An Unfair Substitution

 

He Bore Our Just Judgment

But he was pierced for our rebellion, crushed for our sins. He was beaten so we could be whole. He was whipped so we could be healed.

Isa 53:5 NLT

Jesus Christ took the place of us, miserable guilty sinners, and paid the price for our salvation by absorbing the just judgment we deserved. Christ’s death was penal in that he bore our penalty for sin when he died. Christ’s death was a substitution in that he took our place when he suffered for our self-absorption, self-centeredness, and self-conceit.

Christ’s substitution was the one-sided trade of our sins, inadequacies, and numerous failings for God’s forgiveness, life-sufficiency, and overcoming victory.  Jesus Christ, the one who is fully man and fully God, truly innocent and without sin, took upon himself at Golgotha all our selfishness, rebellion, sin, and hatred. By contrast, when we look to faith in Christ, he gives us his righteousness, forgiveness, restoration, and love.

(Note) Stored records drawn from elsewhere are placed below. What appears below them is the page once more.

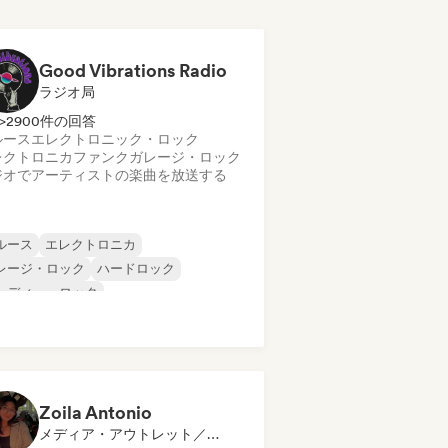
Good Vibrations Radio
ラジオ局
>2900件の回答
ルース
エレクトロニック・ロック
レクトロニカ
ファンク
ガレージ・ロック
ジオでアーティストの楽曲を放送する
ルース
エレクトロニカ
レージ・ロック
ハードロック
ンディー・ロック
ログレッシブ・ロック
イケデリック・ロック
ック・アンド・ロール／クラシック・ロ
ク
Zoila Antonio
メディア・アウトレット／ジャーナリスト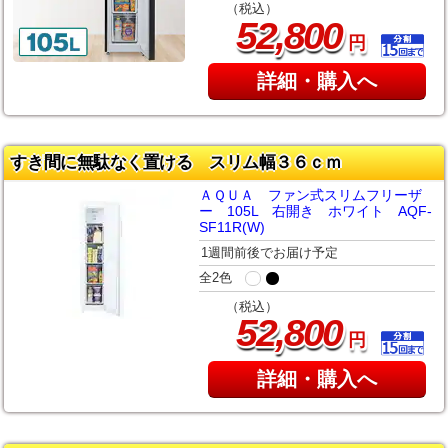
（税込）
,
52
800
円
詳細・購入へ
すき間に無駄なく置ける スリム幅３６ｃｍ
ＡＱＵＡ ファン式スリムフリーザ
ー 105L 右開き ホワイト AQF-
SF11R(W)
1週間前後でお届け予定
全2色
（税込）
,
52
800
円
詳細・購入へ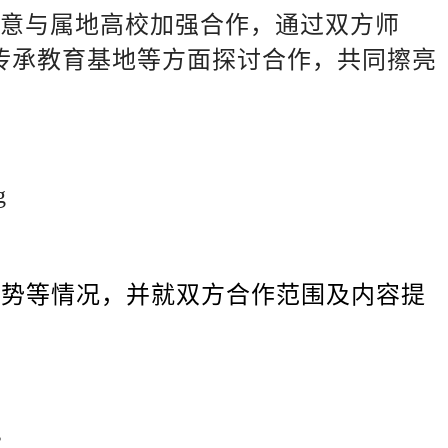
愿意与属地高校加强合作，通过双方师
传承教育基地等方面探讨合作，共同擦亮
势等情况，并就双方合作范围及内容提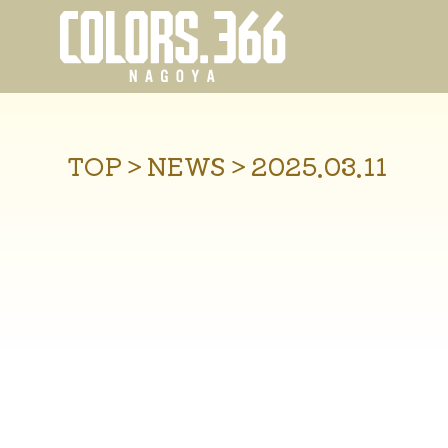
TOP
＞
NEWS
＞
2025.03.11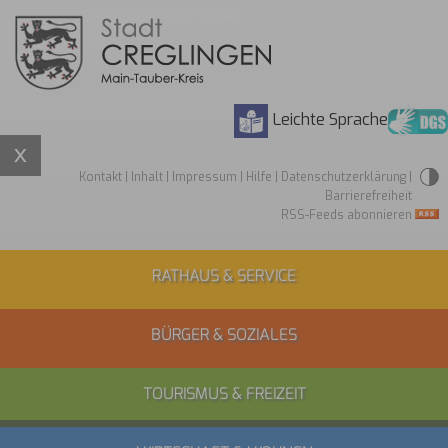
Leichte Sprache
Kontakt
|
Inhalt
|
Impressum
|
Hilfe
|
Datenschutzerklärung
|
Barrierefreiheit
RSS-Feeds abonnieren
RATHAUS & SERVICE
BÜRGER & SOZIALES
TOURISMUS & FREIZEIT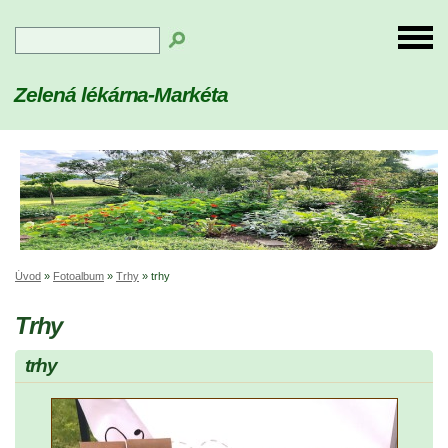
Zelená lékárna-Markéta
Úvod
»
Fotoalbum
»
Trhy
»
trhy
Trhy
trhy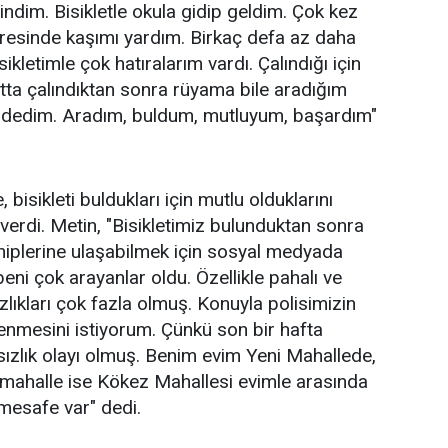
indim. Bisikletle okula gidip geldim. Çok kez
resinde kaşımı yardım. Birkaç defa az daha
ikletimle çok hatıralarım vardı. Çalındığı için
ta çalındıktan sonra rüyama bile aradığım
ım dedim. Aradım, buldum, mutluyum, başardım"
 bisikleti buldukları için mutlu olduklarını
verdi. Metin, "Bisikletimiz bulunduktan sonra
sahiplerine ulaşabilmek için sosyal medyada
eni çok arayanlar oldu. Özellikle pahalı ve
sızlıkları çok fazla olmuş. Konuyla polisimizin
lenmesini istiyorum. Çünkü son bir hafta
rsızlık olayı olmuş. Benim evim Yeni Mahallede,
 mahalle ise Kökez Mahallesi evimle arasında
mesafe var" dedi.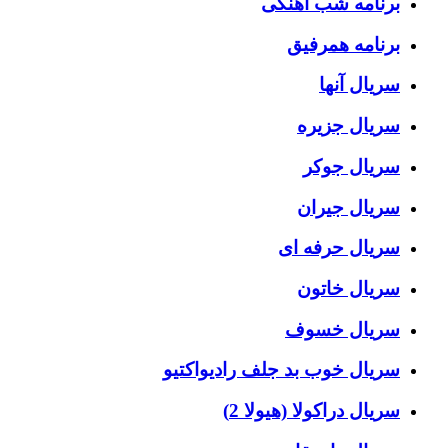
برنامه شب آهنگی
برنامه همرفیق
سریال آنها
سریال جزیره
سریال جوکر
سریال جیران
سریال حرفه ای
سریال خاتون
سریال خسوف
سریال خوب بد جلف رادیواکتیو
سریال دراکولا (هیولا 2)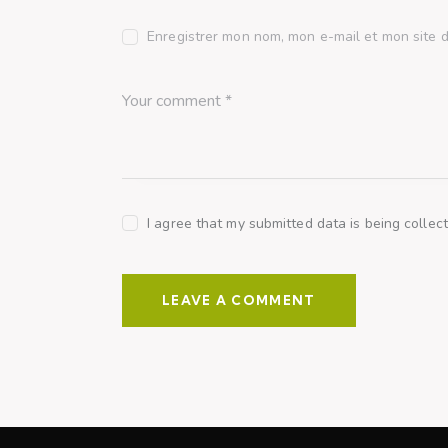
Enregistrer mon nom, mon e-mail et mon site 
I agree that my submitted data is being collec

We think that life is unfair. This exchange was unfair. Christ’s substitution for us was a totally unfair exchange. Our junk for his righteousness, our selfishness for his love, our debt for his joy. Indeed, it was an unfair substitution. Thank God that he is not fair.

The concept of substitution may be said, then, to lie at the heart of both sin and salvation. For the essence of sin is man substituting himself for God, while the essence of salvation is God substituting himself for man. Man asserts himself against God and puts himself where only God deserves to be; God sacrifices himself for man and puts himself where only man deserves to be. Man claims prerogatives which belong to God alone; God accepts penalties which belong to man alone.

John Stott, The Cross of Christ: 20th Anniversary Edition (Downers Grove, IL: Inter-Varsity Press, 1989), 160.